Jorge Martínez

Personal information
- Full name: Jorge Daniel Martínez
- Date of birth: 20 June 1973 (age 51)
- Place of birth: Montecarlo, Argentina
- Height: 1.70 m (5 ft 7 in)
- Position(s): Defender

Senior career*
- Years: Team / Apps / (Gls)
- 1993–1995: Deportivo Mandiyú / 48 / (1)
- 1995–1998: Independiente / 81 / (8)
- 1998–1999: River Plate / 18 / (0)
- 1999: Real Zaragoza / 1 / (0)
- 2000–2001: Independiente / 46 / (2)
- 2001–2002: Boca Juniors / 19 / (2)
- 2002–2004: Colón de Santa Fe / 66 / (4)
- 2004–2005: Independiente / 34 / (0)
- 2005–2006: Olimpo de Bahía Blanca / 34 / (0)
- 2006–2007: Nueva Chicago / 34 / (2)
- 2007–2010: Olimpo de Bahía Blanca / 22 / (0)
- 2010: Platense / 15 / (0)

International career
- 1997: Argentina / 3 / (0)

= Jorge Martínez (footballer, born 1973) =

Argentine footballer

Jorge Daniel Martínez (born 20 June 1973) is a former Argentine football defender.

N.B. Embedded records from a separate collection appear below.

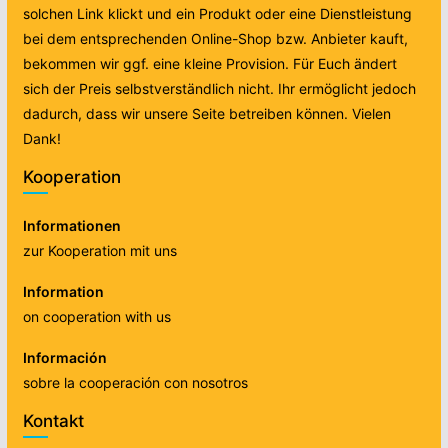
solchen Link klickt und ein Produkt oder eine Dienstleistung
bei dem entsprechenden Online-Shop bzw. Anbieter kauft,
bekommen wir ggf. eine kleine Provision. Für Euch ändert
sich der Preis selbstverständlich nicht. Ihr ermöglicht jedoch
dadurch, dass wir unsere Seite betreiben können. Vielen
Dank!
Kooperation
Informationen
zur Kooperation mit uns
Information
on cooperation with us
Información
sobre la cooperación con nosotros
Kontakt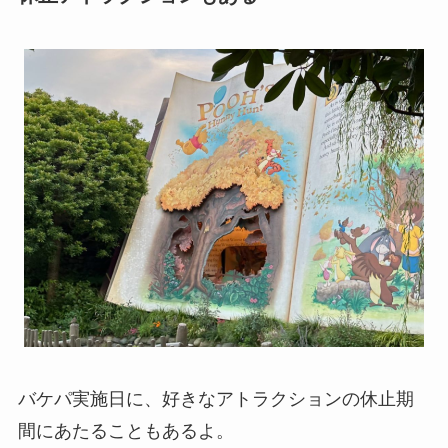
バケパ実施日に、好きなアトラクションの休止期
間にあたることもあるよ。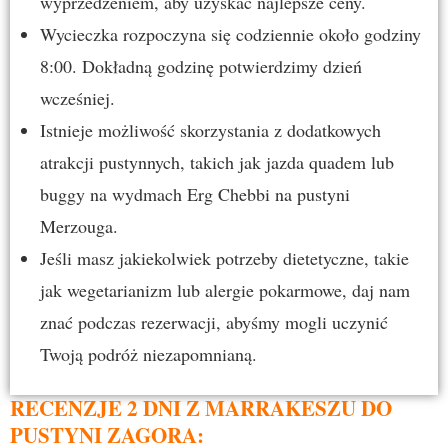
wyprzedzeniem, aby uzyskać najlepsze ceny.
Wycieczka rozpoczyna się codziennie około godziny
8:00. Dokładną godzinę potwierdzimy dzień
wcześniej.
Istnieje możliwość skorzystania z dodatkowych
atrakcji pustynnych, takich jak jazda quadem lub
buggy na wydmach Erg Chebbi na pustyni
Merzouga.
Jeśli masz jakiekolwiek potrzeby dietetyczne, takie
jak wegetarianizm lub alergie pokarmowe, daj nam
znać podczas rezerwacji, abyśmy mogli uczynić
Twoją podróż niezapomnianą.
RECENZJE 2 DNI Z MARRAKESZU DO
PUSTYNI ZAGORA: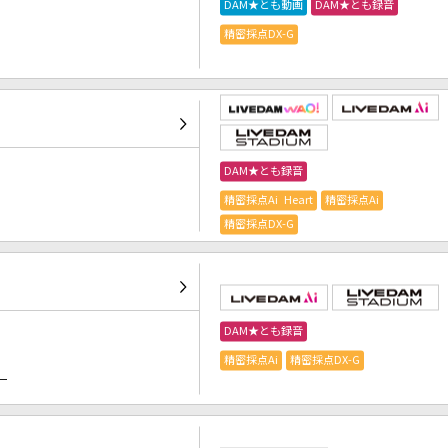
DAM★とも動画
DAM★とも録音
精密採点DX-G
DAM★とも録音
精密採点Ai Heart
精密採点Ai
精密採点DX-G
DAM★とも録音
精密採点Ai
精密採点DX-G
）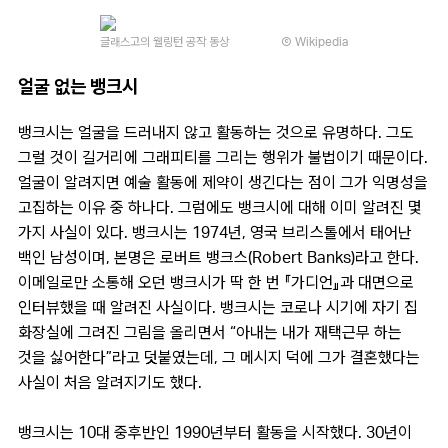
글래스고의 웰링턴 공작 동상
Ⓒ Wikipedia
얼굴 없는 뱅크시
뱅크시는 얼굴을 드러내지 않고 활동하는 것으로 유명하다. 그도
그럴 것이 길거리에 그래피티를 그리는 행위가 불법이기 때문이다.
얼굴이 알려지면 예술 활동에 제약이 생긴다는 점이 그가 익명성을
고집하는 이유 중 하나다. 그럼에도 뱅크시에 대해 이미 알려진 몇
가지 사실이 있다. 뱅크시는 1974년, 영국 브리스톨에서 태어난
백인 남성이며, 본명은 로버트 뱅크스(Robert Banks)라고 한다.
이메일로만 소통해 오던 뱅크시가 딱 한 번 『가디언』과 대면으로
인터뷰했을 때 알려진 사실이다. 뱅크시는 코로나 시기에 자기 집
화장실에 그려진 그림을 올리면서 “아내는 내가 재택근무 하는
것을 싫어한다”라고 덧붙였는데, 그 메시지 덕에 그가 결혼했다는
사실이 처음 알려지기도 했다.
뱅크시는 10대 중후반인 1990년부터 활동을 시작했다. 30년이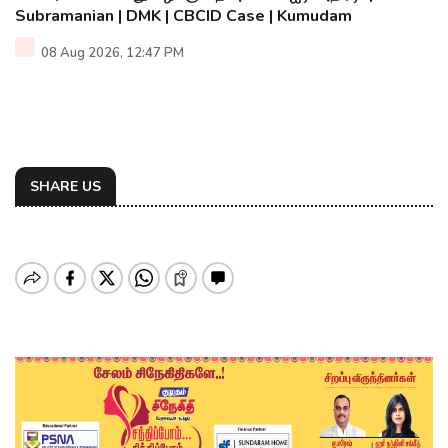
Subramanian | DMK | CBCID Case | Kumudam
08 Aug 2026, 12:47 PM
SHARE US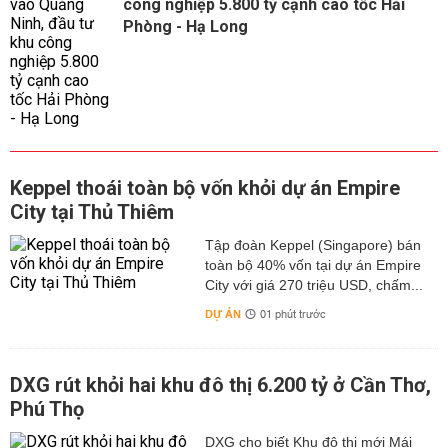
công nghiệp 5.800 tỷ cạnh cao tốc Hải
Phòng - Hạ Long
Keppel thoái toàn bộ vốn khỏi dự án Empire
City tại Thủ Thiêm
Tập đoàn Keppel (Singapore) bán
toàn bộ 40% vốn tại dự án Empire
City với giá 270 triệu USD, chấm...
DỰ ÁN
01 phút trước
DXG rút khỏi hai khu đô thị 6.200 tỷ ở Cần Thơ,
Phú Thọ
DXG cho biết Khu đô thị mới Mái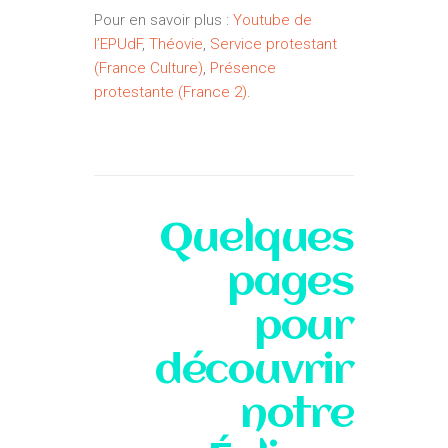
Pour en savoir plus :
Youtube de
l’EPUdF
,
Théovie
,
Service protestant
(France Culture)
,
Présence
protestante (France 2)
.
Quelques
pages
pour
découvrir
notre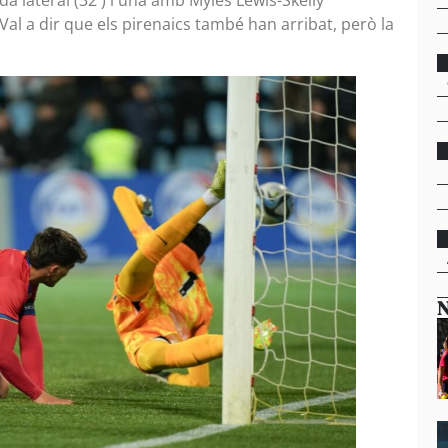
Val a dir que els pirenaics també han arribat, però la
N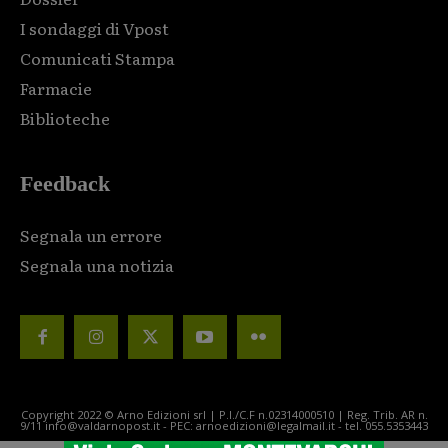
I sondaggi di Vpost
Comunicati Stampa
Farmacie
Biblioteche
Feedback
Segnala un errore
Segnala una notizia
Copyright 2022 © Arno Edizioni srl | P.I./C.F n.02314000510 | Reg. Trib. AR n.
9/11 info@valdarnopost.it - PEC: arnoedizioni@legalmail.it - tel. 055.5353443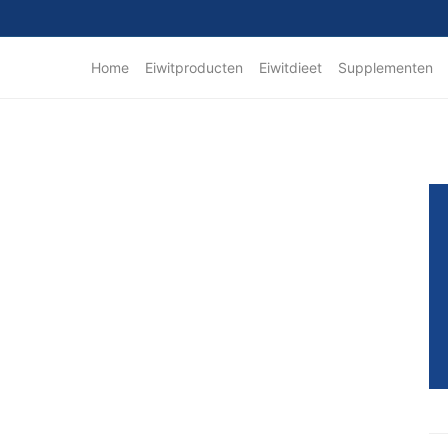
Home
Eiwitproducten
Eiwitdieet
Supplementen
Pr
Si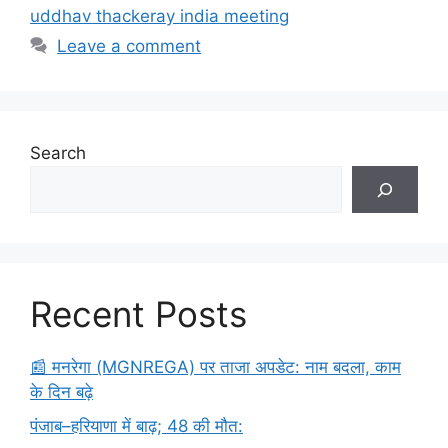
uddhav thackeray india meeting
Leave a comment
Search
Recent Posts
​📰 मनरेगा (MGNREGA) पर ताजा अपडेट: नाम बदला, काम
के दिन बढ़े
पंजाब–हरियाणा में बाढ़; 48 की मौत: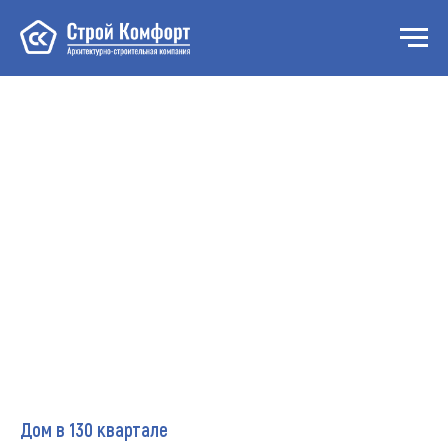
Дом в 130 квартале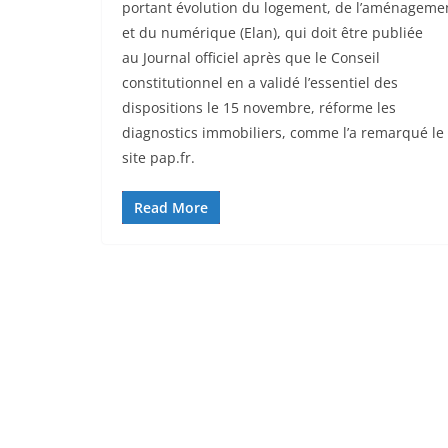
portant évolution du logement, de l’aménageme
et du numérique (Elan), qui doit être publiée
au Journal officiel après que le Conseil
constitutionnel en a validé l’essentiel des
dispositions le 15 novembre, réforme les
diagnostics immobiliers, comme l’a remarqué le
site pap.fr.
Read More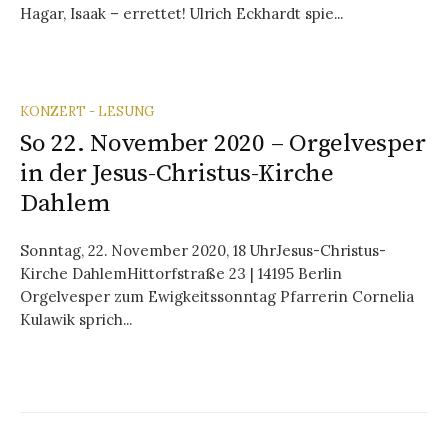
Hagar, Isaak – errettet! Ulrich Eckhardt spie...
KONZERT - LESUNG
So 22. November 2020 – Orgelvesper
in der Jesus-Christus-Kirche
Dahlem
Sonntag, 22. November 2020, 18 UhrJesus-Christus-
Kirche DahlemHittorfstraße 23 | 14195 Berlin
Orgelvesper zum Ewigkeitssonntag Pfarrerin Cornelia
Kulawik sprich...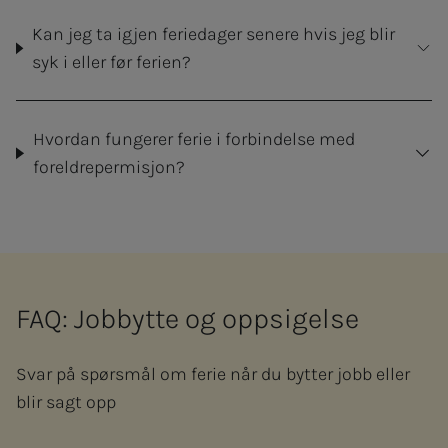
Kan jeg ta igjen feriedager senere hvis jeg blir
syk i eller før ferien?
Hvordan fungerer ferie i forbindelse med
foreldrepermisjon?
FAQ: Jobbytte og oppsigelse
Svar på spørsmål om ferie når du bytter jobb eller
blir sagt opp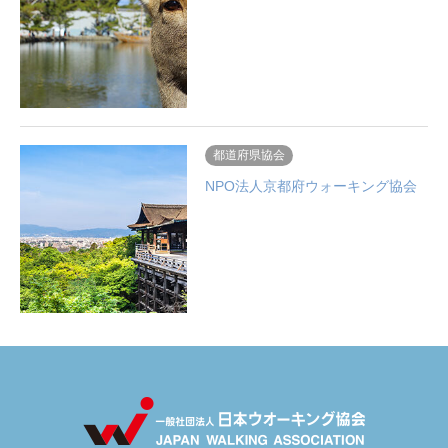
都道府県協会
NPO法人京都府ウォーキング協会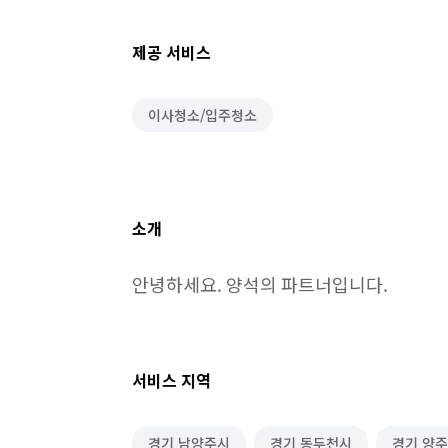
제공 서비스
이사청소/입주청소
소개
안녕하세요. 양석의 파트너입니다.
서비스 지역
경기 남양주시
경기 동두천시
경기 양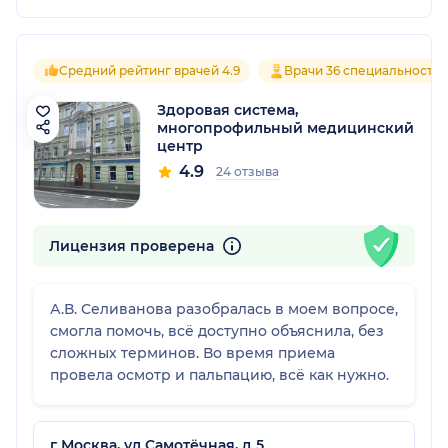
Средний рейтинг врачей 4.9
Врачи 36 специальносте
Здоровая система,
многопрофильный медицинский
центр
4.9
24 отзыва
Лицензия проверена
А.В. Селиванова разобралась в моем вопросе,
смогла помочь, всё доступно объяснила, без
сложных терминов. Во время приема
провела осмотр и пальпацию, всё как нужно.
г Москва, ул Самотёчная, д 5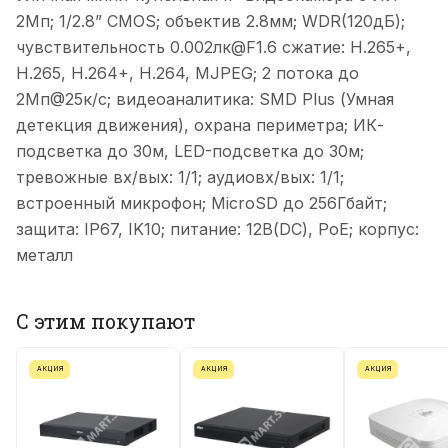
2Мп; 1/2.8” CMOS; объектив 2.8мм; WDR(120дБ);
чувствительность 0.002лк@F1.6 сжатие: H.265+,
H.265, H.264+, H.264, MJPEG; 2 потока до
2Мп@25к/с; видеоаналитика: SMD Plus (Умная
детекция движения), охрана периметра; ИК-
подсветка до 30м, LED-подсветка до 30м;
тревожные вх/вых: 1/1; аудиовх/вых: 1/1;
встроенный микрофон; MicroSD до 256Гбайт;
защита: IP67, IK10; питание: 12В(DC), PoE; корпус:
металл
С этим покупают
АКЦИЯ
АКЦИЯ
АКЦИЯ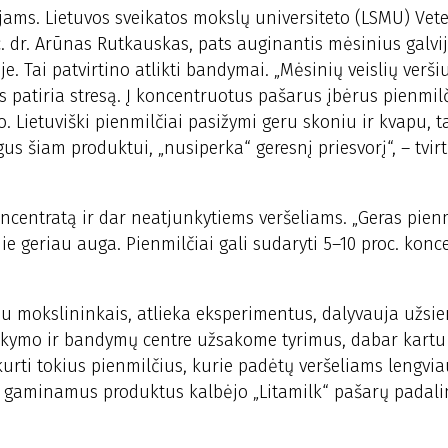
jams. Lietuvos sveikatos mokslų universiteto (LSMU) Vete
 dr. Arūnas Rutkauskas, pats auginantis mėsinius galvij
uje. Tai patvirtino atlikti bandymai. „Mėsinių veislių verši
 patiria stresą. Į koncentruotus pašarus įbėrus pienmil
o. Lietuviški pienmilčiai pasižymi geru skoniu ir kvapu, t
gus šiam produktui, „nusiperka“ geresnį priesvorį“, – tvi
oncentratą ir dar neatjunkytiems veršeliams. „Geras pien
jie geriau auga. Pienmilčiai gali sudaryti 5–10 proc. konce
su mokslininkais, atlieka eksperimentus, dalyvauja užsie
okymo ir bandymų centre užsakome tyrimus, dabar kartu
rti tokius pienmilčius, kurie padėtų veršeliams lengvia
s gaminamus produktus kalbėjo „Litamilk“ pašarų padali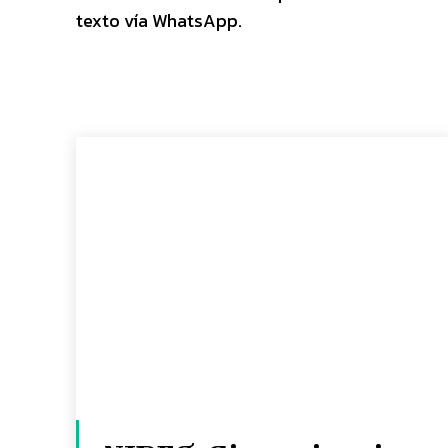
texto vía WhatsApp.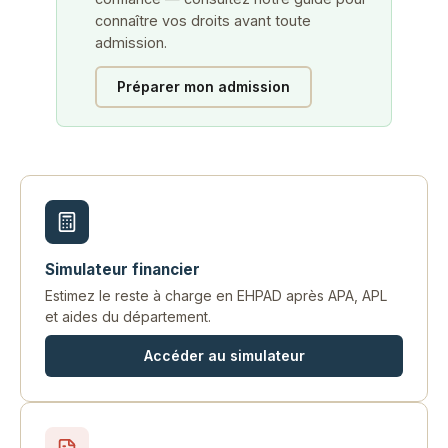
connaître vos droits avant toute
admission.
Préparer mon admission
Simulateur financier
Estimez le reste à charge en EHPAD après APA, APL
et aides du département.
Accéder au simulateur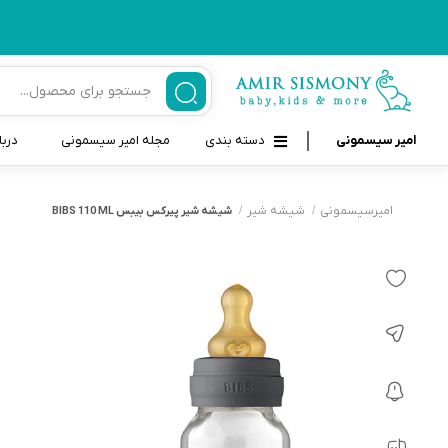
امیر سیسمونی
دسته بندی
مجله امیر سیسمونی
دربا
لوازم بهداشتی نوزاد و کودک
قاب و بندپستانک
امیرسیسمونی
شیشه شیر
شیشه شیر پیرکس بیبس BIBS 110 ML
قیچی ناخنگیر نوزاد و کودک
غذاخوری و تغذیه نوزاد
سرنگ داروخوری نوزاد
حمل و نقل نوزاد
شانه برس کودک
لوازم حمام نوزاد
پواربینی
لوازم اتاق نوزاد و کودک
مسواک و خمیر دندان کودک
تب سنج نوزاد و کودک
اسباب بازی دخترانه و پسرانه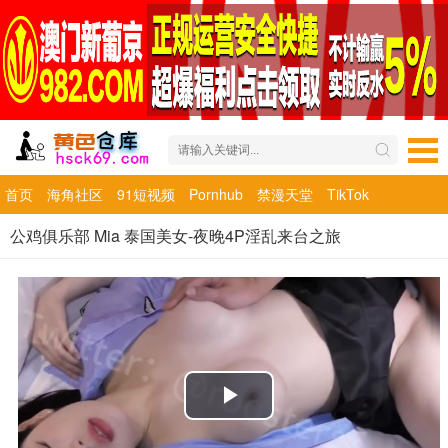
首页
海角社区
91短视频
Pornhub
禁漫天堂
TikTok
公鸡俱乐部 Mia 泰国美女-夜晚4P淫乱来台之旅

Born in Montecarlo, Misiones, Martínez started his professional playing career in 1993 with Deportivo Mandiyú. In 1995, he joined Club Atlético Independiente where he played for three seasons. During this spell with Independiente, he was called up for the 1997 Copa América tournament. In 1998, he joined River Plate.

In 1999, Martinez went to Spain to play for Real Zaragoza but only made one league appearance before returning for a second spell with Independiente.

In 2001, he joined River Plate's fiercest rivals, Boca Juniors but only stayed with the club for one season. He then played for Colón de Santa Fe and a third spell with Independiente.

In 2005, Martinez joined Olimpo de Bahía Blanca but left the club for newly promoted Nueva Chicago when Olimpo suffered relegation. The following season Nueva Chicago were relegated and Martínez returned to Olimpo in the 2nd division.